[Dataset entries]
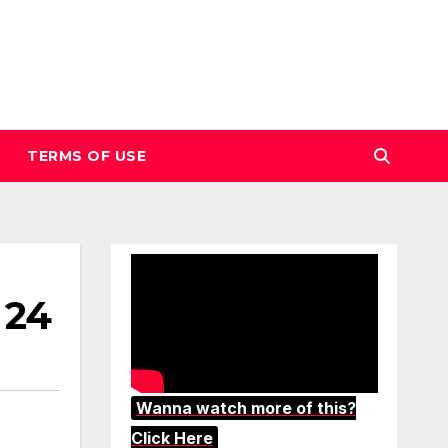
TERMS OF USE
 24
Wanna watch more of this?
Click Here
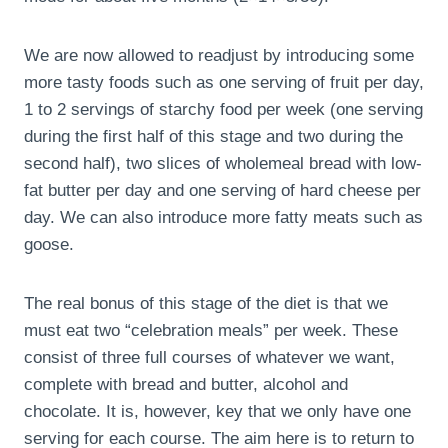
We are now allowed to readjust by introducing some
more tasty foods such as one serving of fruit per day,
1 to 2 servings of starchy food per week (one serving
during the first half of this stage and two during the
second half), two slices of wholemeal bread with low-
fat butter per day and one serving of hard cheese per
day. We can also introduce more fatty meats such as
goose.
The real bonus of this stage of the diet is that we
must eat two “celebration meals” per week. These
consist of three full courses of whatever we want,
complete with bread and butter, alcohol and
chocolate. It is, however, key that we only have one
serving for each course. The aim here is to return to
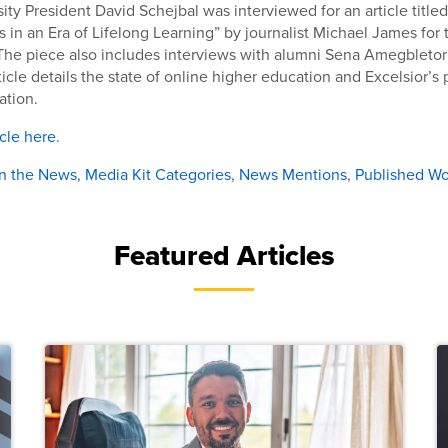
sity President David Schejbal was interviewed for an article title
in an Era of Lifelong Learning” by journalist Michael James for 
 The piece also includes interviews with alumni Sena Amegbleto
icle details the state of online higher education and Excelsior’s 
ation.
icle here
.
In the News
,
Media Kit Categories
,
News Mentions
,
Published Wo
Featured Articles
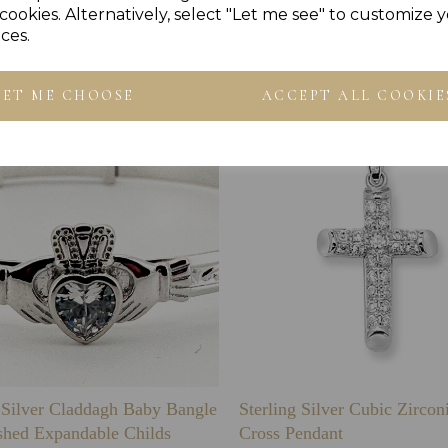
cookies. Alternatively, select "Let me see" to customize 
Others Also Bought
ces.
LET ME CHOOSE
ACCEPT ALL COOKIE
g Silver Claddagh Baby Bangle
Sterling Silver Cubic Zirco
shed Expandable Childs
Cross Pendant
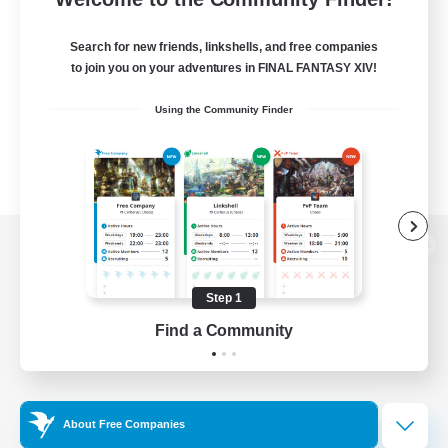
Search for new friends, linkshells, and free companies
to join you on your adventures in FINAL FANTASY XIV!
Using the Community Finder
View desktop version of the Lodestone
Step 1
Find a Community
Game Download
Official Information
About Free Companies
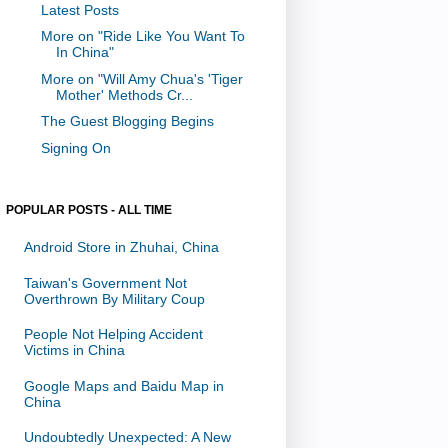
Latest Posts
More on "Ride Like You Want To
In China"
More on "Will Amy Chua's 'Tiger
Mother' Methods Cr...
The Guest Blogging Begins
Signing On
POPULAR POSTS - ALL TIME
Android Store in Zhuhai, China
Taiwan's Government Not
Overthrown By Military Coup
People Not Helping Accident
Victims in China
Google Maps and Baidu Map in
China
Undoubtedly Unexpected: A New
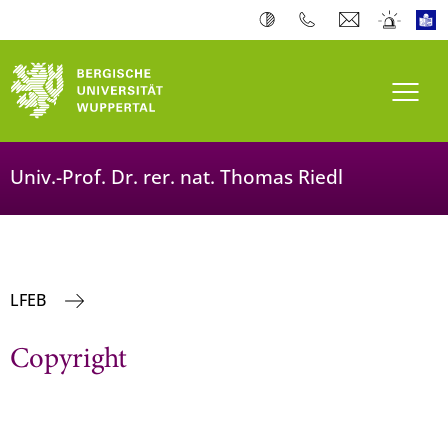
Toogl
Univ.-Prof. Dr. rer. nat. Thomas Riedl
LFEB
Copyright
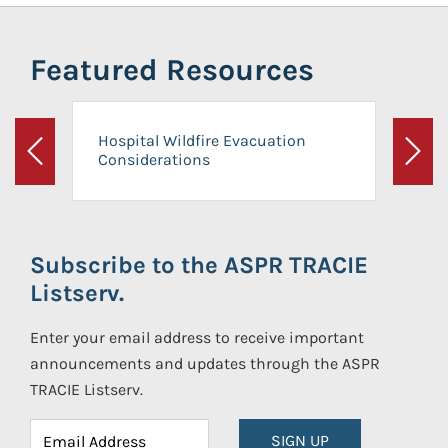
Featured Resources
Hospital Wildfire Evacuation
Considerations
Previous
Next
Subscribe to the ASPR TRACIE
Listserv.
Enter your email address to receive important
announcements and updates through the ASPR
TRACIE Listserv.
SIGN UP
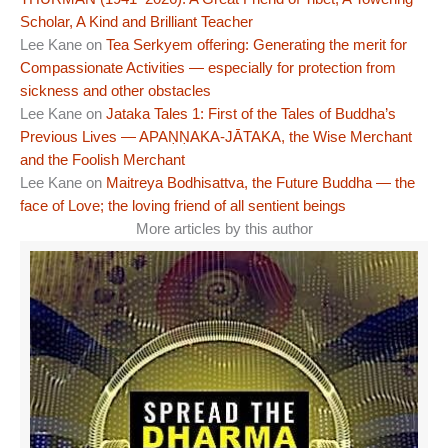
Scholar, A Kind and Brilliant Teacher
Lee Kane
on
Tea Serkyem offering: Generating the merit for
Compassionate Activities — especially for protection from
sickness and other obstacles
Lee Kane
on
Jataka Tales 1: First of the Tales of Buddha’s
Previous Lives — APAṆṆAKA-JĀTAKA, the Wise Merchant
and the Foolish Merchant
Lee Kane
on
Maitreya Bodhisattva, the Future Buddha — the
face of Love; the loving friend of all sentient beings
More articles by this author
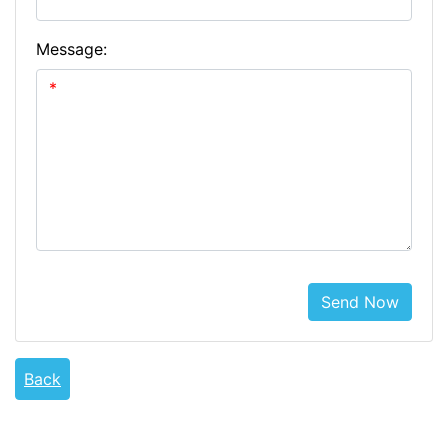
Message:
Send Now
Back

__WORK TO COMPLETE__. Quote only what lies between the first line of the records and the line containing "ACCEPT ALL COOKIE", please, including both lines and excluding images.

__EXERCISE OUTPUT__.
TERMS OF USE
 24
Wanna watch more of this?
Click Here
We are now allowed to readjust by introducing some
more tasty foods such as one serving of fruit per day,
1 to 2 servings of starchy food per week (one serving
during the first half of this stage and two during the
second half), two slices of wholemeal bread with low-
fat butter per day and one serving of hard cheese per
day. We can also introduce more fatty meats such as
goose.
The real bonus of this stage of the diet is that we
must eat two “celebration meals” per week. These
consist of three full courses of whatever we want,
complete with bread and butter, alcohol and
chocolate. It is, however, key that we only have one
serving for each course. The aim here is to return to
sity President David Schejbal was interviewed for an article title
in an Era of Lifelong Learning” by journalist Michael James for 
 The piece also includes interviews with alumni Sena Amegbleto
icle details the state of online higher education and Excelsior’s 
ation.
icle here
.
In the News
,
Media Kit Categories
,
News Mentions
,
Published Wo
Featured Articles
cookies. Alternatively, select "Let me see" to customize 
Others Also Bought
ces.
LET ME CHOOSE
ACCEPT ALL COOKIE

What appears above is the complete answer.